Adhesion formation is a common complication of cardiovascular surgery, affecting sternal reentry in secondary cardiac surgery and causing other significant complications. The prevention of postsurgical adhesion formation is one of the key elements in addressing this challenge, since adhesions prolong operative time, increase the rates of postoperative complications, and cause heavy bleedings.
In-hospital mortality rate following sternal reentry is 14-15%, whereas for emergency surgery −43%. Fatal hemorrhage occurs in 2-6% of all cases. Various methods with different mechanisms of action, application techniques and efficiency are used to prevent adhesion formation. An ideal method for cardiac surgery is an application of a membrane serving as a temporary barrier, that limits the apposition of sternum and pericardium.
The application of biodegradable membranes composed of natural polymers can effectively prevent the formation of adhesions between opposing wound surfaces during the critical period of healing followed by the membrane's biodegradation to non-toxic products.
The antiadhesion membrane “CV Seprafilm” composed of carboxymethylcellulose and sodium hyaluronate is disclosed by Walter T. et al. (A novel adhesion barrier facilitates reoperations in complex congenital cardiac surgery”/Walther T, Rastan A//The Journal of Thoracic and Cardiovascular Surgery. 2005. Vol. 129, Is. 2.-P. 359-363.)
The employment of such membranes have reduced the rate of postoperative adhesion formation in over 50% of patients. However, the prior art discussed above has met with only limited success as it is less efficient in the presence of blood, particularly in excessive bleedings during open heart surgery or great blood vessel repairs.
Additionally, aggravation of postoperative inflammatory responses induced by “Seprafilm” barriers was reported in the medical literature (Seprafilm-induced peritoneal inflammation: a previously unknown complication/Klingler P J, Floch N R, Seelig M H et al/Report of a case//Dis Colon Rectum-1999.-V. 42.-N. 12.-P. 1639-1643).

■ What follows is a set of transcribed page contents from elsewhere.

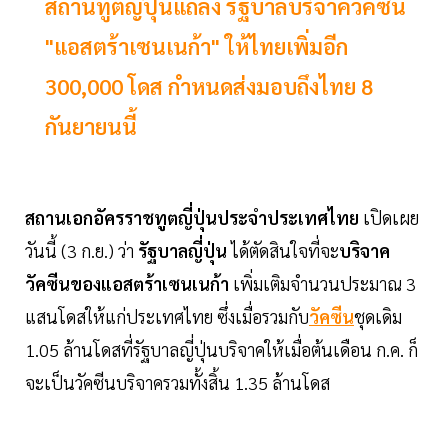
สถานทูตญี่ปุ่นแถลง รัฐบาลบริจาควัคซีน
"แอสตร้าเซนเนก้า" ให้ไทยเพิ่มอีก
300,000 โดส กำหนดส่งมอบถึงไทย 8
กันยายนนี้
สถานเอกอัครราชทูตญี่ปุ่นประจำประเทศไทย
เปิดเผย
วันนี้ (3 ก.ย.) ว่า
รัฐบาลญี่ปุ่น
ได้ตัดสินใจที่จะ
บริจาค
วัคซีนของแอสตร้าเซนเนก้า
เพิ่มเติมจำนวนประมาณ 3
แสนโดสให้แก่ประเทศไทย ซึ่งเมื่อรวมกับ
วัคซีน
ชุดเดิม
1.05 ล้านโดสที่รัฐบาลญี่ปุ่นบริจาคให้เมื่อต้นเดือน ก.ค. ก็
จะเป็นวัคซีนบริจาครวมทั้งสิ้น 1.35 ล้านโดส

Of particular interest are the biodegradable barriers “Repel-CV”, composed of polylactic acid and polyethylene glycol, that are disclosed by Andrew J. L. et al. (Andrew J. L. et al. A Novel bioresorbable film reduces postoperative adhesions after infant cardiac surgery//The Annals Thorac Surg, 2008; V. 86 (2): P. 614-621). These polymers are widely used to fabricate implants and bioresorbable medical devices.

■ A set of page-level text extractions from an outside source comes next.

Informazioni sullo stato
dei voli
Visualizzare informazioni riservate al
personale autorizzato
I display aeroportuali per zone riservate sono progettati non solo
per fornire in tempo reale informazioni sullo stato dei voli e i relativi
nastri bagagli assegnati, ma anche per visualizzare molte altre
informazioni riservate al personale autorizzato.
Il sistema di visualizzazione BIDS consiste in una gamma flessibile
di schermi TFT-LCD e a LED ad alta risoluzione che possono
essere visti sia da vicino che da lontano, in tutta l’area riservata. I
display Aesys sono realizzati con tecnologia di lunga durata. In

However, the results of the randomized clinical trial assessing the efficiency of “Repel-CV” adhesion barriers reported 21% failure in the studied cohort who had demonstrated severe adhesion formation and a few cases of mediastinitis. Additionally, hydrolysis of polylactic acid polymer chain in vivo is accompanied with the release of lactic acid, provoking significant tissue acidification (pH increases up to 3.2-3.4) and inducing inflammatory tissue response.
Also of interest are antiadhesion membranes composed of polymer belonging to a larger class of materials called polyhydroxyalkanoates (PHAs) that are produced by numerous microorganisms—poly-4-hydroxybutyrate (PHB), dissolved either in 1,4 dioxane, or tetrahydrofuran, that is disclosed in U.S. Pat. No. 7,943,683, IPC C08G63/06, B29C47/00, publ. May 17, 2011. High biocompatibility of polyhydroxyalkanoates is associated with 3-hydroxybutyric acid, that is a normal metabolite of animal and human cells and tissues.
Due to its high biocompatibility, PHB is used as a raw material for the production of absorbable surgical sutures, osteosynthesis devices, surgical plates, and antiahesion membranes. The main disadvantages of the membrane bathers composed of PHB monopolymer are their insufficient elasticity and excessive fragility that may limit the optimal placement of the membrane into the surgical wound, and may cause the failure of the suture—memebrane interface.
In addition, monopolymer dissolution in solvents is accompanied with the release of highly toxic substances, which may form an explosive mixture when it combines with oxygen.
The closest prior invention is a polymeric film composed of 3-hydroxybutyrate and 3-hydroxyvalerate (PHB-3/3-PGV) dissolved in chloroform and loaded with antibiotics or nonsteroidal anti-inflammatory drugs, that is disclosed in RU Pat. No 2447902, A61L31 IPC/08 A61L31/10 A61L31/16.
The employment of polyhydroxybutyrate-hydroxyvalerate copolymer increases the elasticity of the present membranes, compared to those, composed of polyhydroxybutyrate monopolymer. The use of chloroform as a solvent allows minimizing toxic effect.
The main disadvantage in using these antiadhesion membranes is long term biodegradation rate—over three months. The biodegradation rate of membranes for preventing adhesion formation should not exceed 60 days, since adhesions commonly develop between tissue surfaces within 30 days after surgery according to the phases of adhesion genesis. Therefore, long-term employment of antiadhesion bathers in the surgical wound is not recommended as it may provoke the immune response to foreign body.